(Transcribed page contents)
====

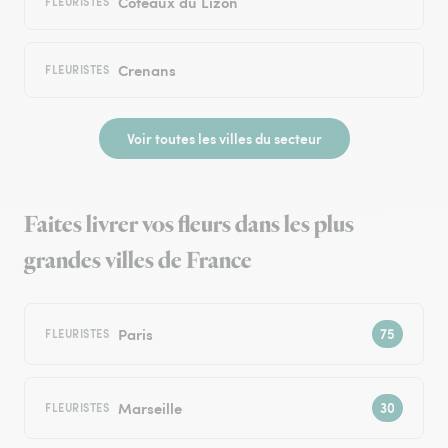
Coteaux du Lizon
FLEURISTES
Crenans
FLEURISTES
Voir toutes les villes du secteur
Faites livrer vos fleurs dans les plus
grandes villes de France
Paris
FLEURISTES
Marseille
FLEURISTES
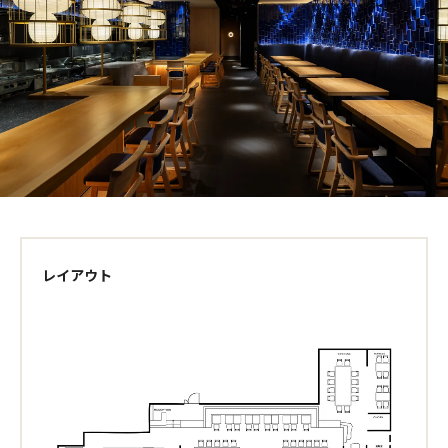
レイアウト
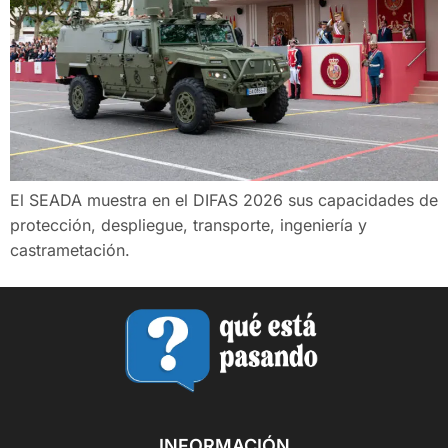
El SEADA muestra en el DIFAS 2026 sus capacidades de
protección, despliegue, transporte, ingeniería y
castrametación.
INFORMACIÓN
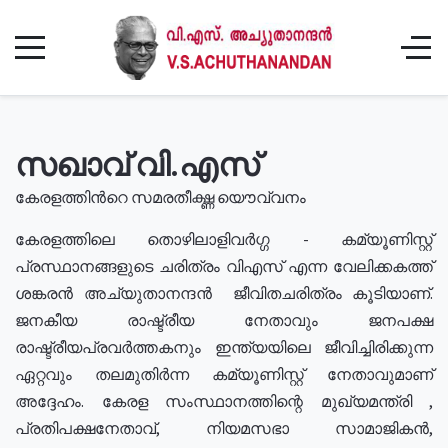
സഖാവ് വി.എസ്
കേരളത്തിൻറെ സമരതീക്ഷ്ണ യൌവ്വനം
കേരളത്തിലെ തൊഴിലാളിവർഗ്ഗ - കമ്യൂണിസ്റ്റ്
പ്രസ്ഥാനങ്ങളുടെ ചരിത്രം വിഎസ് എന്ന വേലിക്കകത്ത്
ശങ്കരൻ അച്യുതാനന്ദൻ ജീവിതചരിത്രം കൂടിയാണ്.
ജനകീയ രാഷ്ട്രീയ നേതാവും ജനപക്ഷ
രാഷ്ട്രീയപ്രവർത്തകനും ഇന്ത്യയിലെ ജീവിച്ചിരിക്കുന്ന
ഏറ്റവും തലമുതിർന്ന കമ്യൂണിസ്റ്റ് നേതാവുമാണ്
അദ്ദേഹം. കേരള സംസ്ഥാനത്തിന്റെ മുഖ്യമന്ത്രി ,
പ്രതിപക്ഷനേതാവ്, നിയമസഭാ സാമാജികൻ,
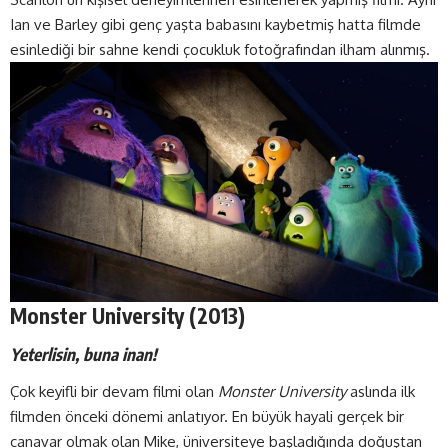
Ian ve Barley gibi genç yaşta babasını kaybetmiş hatta filmde
esinlediği bir sahne kendi çocukluk fotoğrafından ilham alınmış.
Monster University (2013)
Yeterlisin, buna inan!
Çok keyifli bir devam filmi olan
Monster University
aslında ilk
filmden önceki dönemi anlatıyor. En büyük hayali gerçek bir
canavar olmak olan Mike, üniversiteye başladığında doğuştan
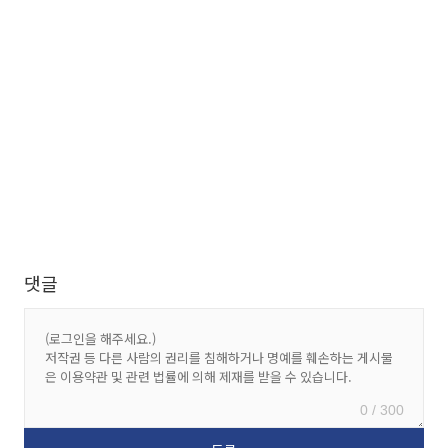
댓글
0 / 300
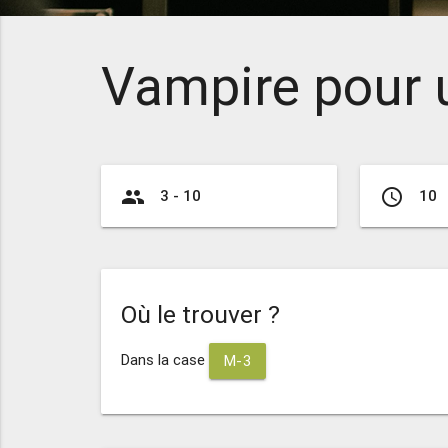
Vampire pour 
group
access_time
3 - 10
10
Où le trouver ?
Dans la case
M-3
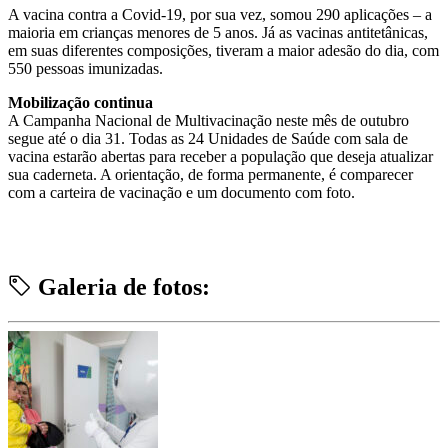
A vacina contra a Covid-19, por sua vez, somou 290 aplicações – a
maioria em crianças menores de 5 anos. Já as vacinas antitetânicas,
em suas diferentes composições, tiveram a maior adesão do dia, com
550 pessoas imunizadas.
Mobilização continua
A Campanha Nacional de Multivacinação neste mês de outubro
segue até o dia 31. Todas as 24 Unidades de Saúde com sala de
vacina estarão abertas para receber a população que deseja atualizar
sua caderneta. A orientação, de forma permanente, é comparecer
com a carteira de vacinação e um documento com foto.
Galeria de fotos:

====

*What you have to do*
The entries need to be restated exactly, and their pictures left out.

*Solved problem*
Coteaux du Lizon
FLEURISTES
Crenans
FLEURISTES
Voir toutes les villes du secteur
Faites livrer vos fleurs dans les plus
grandes villes de France
Paris
FLEURISTES
Marseille
FLEURISTES
レイアウト
El SEADA muestra en el DIFAS 2026 sus capacidades de
protección, despliegue, transporte, ingeniería y
castrametación.
INFORMACIÓN
സഖാവ് വി.എസ്
കേരളത്തിൻറെ സമരതീക്ഷ്ണ യൌവ്വനം
കേരളത്തിലെ തൊഴിലാളിവർഗ്ഗ - കമ്യൂണിസ്റ്റ്
പ്രസ്ഥാനങ്ങളുടെ ചരിത്രം വിഎസ് എന്ന വേലിക്കകത്ത്
ശങ്കരൻ അച്യുതാനന്ദൻ ജീവിതചരിത്രം കൂടിയാണ്.
ജനകീയ രാഷ്ട്രീയ നേതാവും ജനപക്ഷ
രാഷ്ട്രീയപ്രവർത്തകനും ഇന്ത്യയിലെ ജീവിച്ചിരിക്കുന്ന
ഏറ്റവും തലമുതിർന്ന കമ്യൂണിസ്റ്റ് നേതാവുമാണ്
അദ്ദേഹം. കേരള സംസ്ഥാനത്തിന്റെ മുഖ്യമന്ത്രി ,
പ്രതിപക്ഷനേതാവ്, നിയമസഭാ സാമാജികൻ,
Ian ve Barley gibi genç yaşta babasını kaybetmiş hatta filmde
esinlediği bir sahne kendi çocukluk fotoğrafından ilham alınmış.
Monster University (2013)
Yeterlisin, buna inan!
Çok keyifli bir devam filmi olan
Monster University
aslında ilk
filmden önceki dönemi anlatıyor. En büyük hayali gerçek bir
canavar olmak olan Mike, üniversiteye başladığında doğuştan
댓글
0 / 300
Vampire pour 
group
access_time
3 - 10
10
Où le trouver ?
Dans la case
M-3
A vacina contra a Covid-19, por sua vez, somou 290 aplicações – a
maioria em crianças menores de 5 anos. Já as vacinas antitetânicas,
em suas diferentes composições, tiveram a maior adesão do dia, com
550 pessoas imunizadas.
Mobilização continua
A Campanha Nacional de Multivacinação neste mês de outubro
segue até o dia 31. Todas as 24 Unidades de Saúde com sala de
vacina estarão abertas para receber a população que deseja atualizar
sua caderneta. A orientação, de forma permanente, é comparecer
com a carteira de vacinação e um documento com foto.
Galeria de fotos:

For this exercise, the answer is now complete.